Given records:
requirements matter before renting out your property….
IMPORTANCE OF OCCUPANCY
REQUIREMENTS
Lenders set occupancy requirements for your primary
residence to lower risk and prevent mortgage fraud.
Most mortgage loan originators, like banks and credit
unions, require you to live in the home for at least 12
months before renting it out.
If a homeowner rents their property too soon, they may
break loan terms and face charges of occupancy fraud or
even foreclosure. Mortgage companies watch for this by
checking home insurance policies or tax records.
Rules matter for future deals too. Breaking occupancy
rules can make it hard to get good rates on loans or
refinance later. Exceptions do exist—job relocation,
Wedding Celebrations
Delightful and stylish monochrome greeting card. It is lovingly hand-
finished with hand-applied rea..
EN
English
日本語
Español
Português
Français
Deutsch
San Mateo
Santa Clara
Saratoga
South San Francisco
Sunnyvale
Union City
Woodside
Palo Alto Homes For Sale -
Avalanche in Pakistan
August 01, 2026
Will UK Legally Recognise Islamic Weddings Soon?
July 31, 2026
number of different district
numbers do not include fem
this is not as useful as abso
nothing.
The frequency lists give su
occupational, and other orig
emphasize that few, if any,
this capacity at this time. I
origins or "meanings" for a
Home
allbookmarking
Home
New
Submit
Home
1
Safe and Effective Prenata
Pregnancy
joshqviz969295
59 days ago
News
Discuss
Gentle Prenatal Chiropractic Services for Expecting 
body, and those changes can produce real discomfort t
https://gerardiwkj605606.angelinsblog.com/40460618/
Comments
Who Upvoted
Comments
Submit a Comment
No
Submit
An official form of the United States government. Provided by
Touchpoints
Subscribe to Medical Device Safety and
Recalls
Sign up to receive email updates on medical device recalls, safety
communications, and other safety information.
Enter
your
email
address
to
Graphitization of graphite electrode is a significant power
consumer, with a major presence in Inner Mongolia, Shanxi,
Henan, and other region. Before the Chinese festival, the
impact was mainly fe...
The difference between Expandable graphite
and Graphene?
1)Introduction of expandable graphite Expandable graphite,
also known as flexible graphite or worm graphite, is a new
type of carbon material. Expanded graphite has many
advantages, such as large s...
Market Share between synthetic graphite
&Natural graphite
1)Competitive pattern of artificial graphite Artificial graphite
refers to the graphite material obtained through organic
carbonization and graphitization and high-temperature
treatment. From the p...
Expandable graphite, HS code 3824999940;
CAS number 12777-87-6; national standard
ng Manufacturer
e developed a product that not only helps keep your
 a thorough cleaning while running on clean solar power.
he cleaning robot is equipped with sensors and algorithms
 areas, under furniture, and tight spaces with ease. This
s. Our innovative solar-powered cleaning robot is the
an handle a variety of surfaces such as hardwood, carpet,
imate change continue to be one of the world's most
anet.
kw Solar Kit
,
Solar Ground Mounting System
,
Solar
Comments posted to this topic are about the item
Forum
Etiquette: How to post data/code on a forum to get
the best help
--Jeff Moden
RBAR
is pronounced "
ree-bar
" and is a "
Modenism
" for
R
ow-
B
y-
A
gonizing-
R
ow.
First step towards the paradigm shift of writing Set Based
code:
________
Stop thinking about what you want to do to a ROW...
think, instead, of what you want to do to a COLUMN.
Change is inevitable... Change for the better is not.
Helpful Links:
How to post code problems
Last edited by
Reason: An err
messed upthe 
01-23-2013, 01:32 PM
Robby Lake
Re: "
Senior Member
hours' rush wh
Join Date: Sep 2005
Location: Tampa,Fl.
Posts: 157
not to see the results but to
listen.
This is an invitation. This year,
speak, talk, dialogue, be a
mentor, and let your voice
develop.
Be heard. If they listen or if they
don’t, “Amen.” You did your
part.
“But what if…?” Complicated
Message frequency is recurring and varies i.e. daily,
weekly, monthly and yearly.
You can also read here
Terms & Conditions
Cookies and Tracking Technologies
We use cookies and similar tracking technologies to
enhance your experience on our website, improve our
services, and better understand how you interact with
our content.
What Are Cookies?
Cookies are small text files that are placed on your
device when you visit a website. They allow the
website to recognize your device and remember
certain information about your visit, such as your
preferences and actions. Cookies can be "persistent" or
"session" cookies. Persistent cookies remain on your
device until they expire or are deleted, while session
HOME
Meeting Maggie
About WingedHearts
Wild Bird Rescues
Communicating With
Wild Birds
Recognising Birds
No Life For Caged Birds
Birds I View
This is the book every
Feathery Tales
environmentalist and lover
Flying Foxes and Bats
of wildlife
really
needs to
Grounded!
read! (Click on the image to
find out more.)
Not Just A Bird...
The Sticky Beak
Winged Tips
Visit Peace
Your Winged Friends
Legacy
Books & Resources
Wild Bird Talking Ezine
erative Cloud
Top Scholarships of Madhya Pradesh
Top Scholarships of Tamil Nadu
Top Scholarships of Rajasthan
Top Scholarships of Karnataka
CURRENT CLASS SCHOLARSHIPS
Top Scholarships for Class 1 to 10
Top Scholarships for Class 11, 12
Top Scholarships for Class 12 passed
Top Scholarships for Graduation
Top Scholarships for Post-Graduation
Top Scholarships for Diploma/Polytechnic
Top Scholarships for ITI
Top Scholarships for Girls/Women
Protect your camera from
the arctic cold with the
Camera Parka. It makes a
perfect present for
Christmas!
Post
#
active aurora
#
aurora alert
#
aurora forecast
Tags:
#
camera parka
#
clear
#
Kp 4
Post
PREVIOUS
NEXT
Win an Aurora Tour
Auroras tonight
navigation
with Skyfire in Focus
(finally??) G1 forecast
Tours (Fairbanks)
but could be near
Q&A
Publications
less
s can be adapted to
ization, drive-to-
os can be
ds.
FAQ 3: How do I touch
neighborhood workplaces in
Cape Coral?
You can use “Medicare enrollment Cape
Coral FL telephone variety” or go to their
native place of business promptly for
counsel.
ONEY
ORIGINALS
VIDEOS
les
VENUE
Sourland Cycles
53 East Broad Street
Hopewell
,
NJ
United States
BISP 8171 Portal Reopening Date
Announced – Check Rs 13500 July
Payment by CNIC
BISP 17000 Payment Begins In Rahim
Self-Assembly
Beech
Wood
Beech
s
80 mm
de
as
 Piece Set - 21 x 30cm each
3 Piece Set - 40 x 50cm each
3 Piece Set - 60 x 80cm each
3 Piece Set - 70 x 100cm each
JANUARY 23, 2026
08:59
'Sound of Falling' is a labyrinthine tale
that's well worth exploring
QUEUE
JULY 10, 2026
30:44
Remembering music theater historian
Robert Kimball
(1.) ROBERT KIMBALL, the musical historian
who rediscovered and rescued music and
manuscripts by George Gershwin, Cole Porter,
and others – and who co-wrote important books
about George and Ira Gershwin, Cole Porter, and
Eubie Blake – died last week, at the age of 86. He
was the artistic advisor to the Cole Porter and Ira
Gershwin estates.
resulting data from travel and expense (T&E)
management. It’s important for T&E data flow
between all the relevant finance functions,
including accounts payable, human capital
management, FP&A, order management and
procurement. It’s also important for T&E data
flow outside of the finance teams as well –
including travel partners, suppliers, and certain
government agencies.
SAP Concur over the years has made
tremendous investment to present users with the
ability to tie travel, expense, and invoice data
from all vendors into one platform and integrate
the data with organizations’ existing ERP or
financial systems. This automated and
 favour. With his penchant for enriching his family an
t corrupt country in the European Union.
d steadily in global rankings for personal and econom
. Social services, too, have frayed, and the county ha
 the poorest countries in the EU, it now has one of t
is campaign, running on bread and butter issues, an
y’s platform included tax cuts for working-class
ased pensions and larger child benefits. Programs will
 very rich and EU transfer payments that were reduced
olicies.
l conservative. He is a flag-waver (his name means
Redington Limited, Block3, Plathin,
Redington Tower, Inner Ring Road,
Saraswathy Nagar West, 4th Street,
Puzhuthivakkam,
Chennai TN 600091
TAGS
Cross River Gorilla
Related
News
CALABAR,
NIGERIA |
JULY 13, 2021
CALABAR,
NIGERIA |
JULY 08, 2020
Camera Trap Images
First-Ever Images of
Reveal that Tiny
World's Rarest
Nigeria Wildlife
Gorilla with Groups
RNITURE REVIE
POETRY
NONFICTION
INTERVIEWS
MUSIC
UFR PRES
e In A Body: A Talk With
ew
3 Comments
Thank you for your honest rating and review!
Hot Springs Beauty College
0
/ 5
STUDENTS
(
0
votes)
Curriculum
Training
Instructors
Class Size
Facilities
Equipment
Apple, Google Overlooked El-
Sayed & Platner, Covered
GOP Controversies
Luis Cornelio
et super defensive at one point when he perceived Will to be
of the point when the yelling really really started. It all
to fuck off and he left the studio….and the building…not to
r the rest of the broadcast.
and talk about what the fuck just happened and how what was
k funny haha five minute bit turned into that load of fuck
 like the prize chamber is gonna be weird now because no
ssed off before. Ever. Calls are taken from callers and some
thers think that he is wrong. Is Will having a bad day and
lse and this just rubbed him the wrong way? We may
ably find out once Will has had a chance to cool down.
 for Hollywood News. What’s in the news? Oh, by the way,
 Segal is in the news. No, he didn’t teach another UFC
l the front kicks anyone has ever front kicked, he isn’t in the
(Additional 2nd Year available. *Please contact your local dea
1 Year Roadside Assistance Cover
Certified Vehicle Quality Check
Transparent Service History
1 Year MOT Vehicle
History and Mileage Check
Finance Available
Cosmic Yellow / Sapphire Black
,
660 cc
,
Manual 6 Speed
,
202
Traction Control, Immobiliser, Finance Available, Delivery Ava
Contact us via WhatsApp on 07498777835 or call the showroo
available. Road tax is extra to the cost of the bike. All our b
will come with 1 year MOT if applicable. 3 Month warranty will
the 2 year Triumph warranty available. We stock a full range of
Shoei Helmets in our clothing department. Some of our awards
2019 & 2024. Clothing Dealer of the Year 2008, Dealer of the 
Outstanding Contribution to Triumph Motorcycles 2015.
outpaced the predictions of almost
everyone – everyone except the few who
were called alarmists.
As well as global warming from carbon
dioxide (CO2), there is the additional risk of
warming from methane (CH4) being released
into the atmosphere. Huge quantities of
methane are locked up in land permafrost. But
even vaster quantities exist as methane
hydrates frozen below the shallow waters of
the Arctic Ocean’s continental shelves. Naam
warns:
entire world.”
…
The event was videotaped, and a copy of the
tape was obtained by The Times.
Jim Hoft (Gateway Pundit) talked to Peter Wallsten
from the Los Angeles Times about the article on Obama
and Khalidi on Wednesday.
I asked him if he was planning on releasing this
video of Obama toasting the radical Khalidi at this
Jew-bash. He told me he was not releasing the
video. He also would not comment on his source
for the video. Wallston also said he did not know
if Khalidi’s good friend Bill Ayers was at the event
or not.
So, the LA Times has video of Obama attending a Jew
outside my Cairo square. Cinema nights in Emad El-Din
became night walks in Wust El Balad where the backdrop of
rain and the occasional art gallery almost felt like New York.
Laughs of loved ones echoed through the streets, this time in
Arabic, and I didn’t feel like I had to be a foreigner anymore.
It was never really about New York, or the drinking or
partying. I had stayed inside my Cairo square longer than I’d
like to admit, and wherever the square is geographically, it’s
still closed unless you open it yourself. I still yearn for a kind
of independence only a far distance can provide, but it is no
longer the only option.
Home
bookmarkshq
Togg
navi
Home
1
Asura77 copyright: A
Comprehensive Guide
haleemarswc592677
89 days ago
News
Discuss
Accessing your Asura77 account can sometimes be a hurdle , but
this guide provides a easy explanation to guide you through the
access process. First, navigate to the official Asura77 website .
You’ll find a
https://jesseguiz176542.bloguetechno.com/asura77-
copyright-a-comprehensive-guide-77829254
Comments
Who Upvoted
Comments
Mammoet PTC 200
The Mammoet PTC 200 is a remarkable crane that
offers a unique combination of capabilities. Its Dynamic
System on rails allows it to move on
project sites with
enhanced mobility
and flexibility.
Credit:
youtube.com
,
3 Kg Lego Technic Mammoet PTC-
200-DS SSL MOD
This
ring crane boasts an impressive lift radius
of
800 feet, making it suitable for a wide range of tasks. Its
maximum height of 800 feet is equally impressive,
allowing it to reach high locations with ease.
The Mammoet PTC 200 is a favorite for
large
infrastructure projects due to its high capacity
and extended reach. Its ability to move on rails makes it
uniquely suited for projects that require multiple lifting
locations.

About this exercise: Beginning with the line containing "the county ha" and ending with the line containing "Traction Control, Immobiliser, Finance", extract those lines exactly from the listing above, and only those.

Exercise output:
. Social services, too, have frayed, and the county ha
 the poorest countries in the EU, it now has one of t
is campaign, running on bread and butter issues, an
y’s platform included tax cuts for working-class
ased pensions and larger child benefits. Programs will
 very rich and EU transfer payments that were reduced
olicies.
l conservative. He is a flag-waver (his name means
Redington Limited, Block3, Plathin,
Redington Tower, Inner Ring Road,
Saraswathy Nagar West, 4th Street,
Puzhuthivakkam,
Chennai TN 600091
TAGS
Cross River Gorilla
Related
News
CALABAR,
NIGERIA |
JULY 13, 2021
CALABAR,
NIGERIA |
JULY 08, 2020
Camera Trap Images
First-Ever Images of
Reveal that Tiny
World's Rarest
Nigeria Wildlife
Gorilla with Groups
RNITURE REVIE
POETRY
NONFICTION
INTERVIEWS
MUSIC
UFR PRES
e In A Body: A Talk With
ew
3 Comments
Thank you for your honest rating and review!
Hot Springs Beauty College
0
/ 5
STUDENTS
(
0
votes)
Curriculum
Training
Instructors
Class Size
Facilities
Equipment
Apple, Google Overlooked El-
Sayed & Platner, Covered
GOP Controversies
Luis Cornelio
et super defensive at one point when he perceived Will to be
of the point when the yelling really really started. It all
to fuck off and he left the studio….and the building…not to
r the rest of the broadcast.
and talk about what the fuck just happened and how what was
k funny haha five minute bit turned into that load of fuck
 like the prize chamber is gonna be weird now because no
ssed off before. Ever. Calls are taken from callers and some
thers think that he is wrong. Is Will having a bad day and
lse and this just rubbed him the wrong way? We may
ably find out once Will has had a chance to cool down.
 for Hollywood News. What’s in the news? Oh, by the way,
 Segal is in the news. No, he didn’t teach another UFC
l the front kicks anyone has ever front kicked, he isn’t in the
(Additional 2nd Year available. *Please contact your local dea
1 Year Roadside Assistance Cover
Certified Vehicle Quality Check
Transparent Service History
1 Year MOT Vehicle
History and Mileage Check
Finance Available
Cosmic Yellow / Sapphire Black
,
660 cc
,
Manual 6 Speed
,
202
Traction Control, Immobiliser, Finance Available, Delivery Ava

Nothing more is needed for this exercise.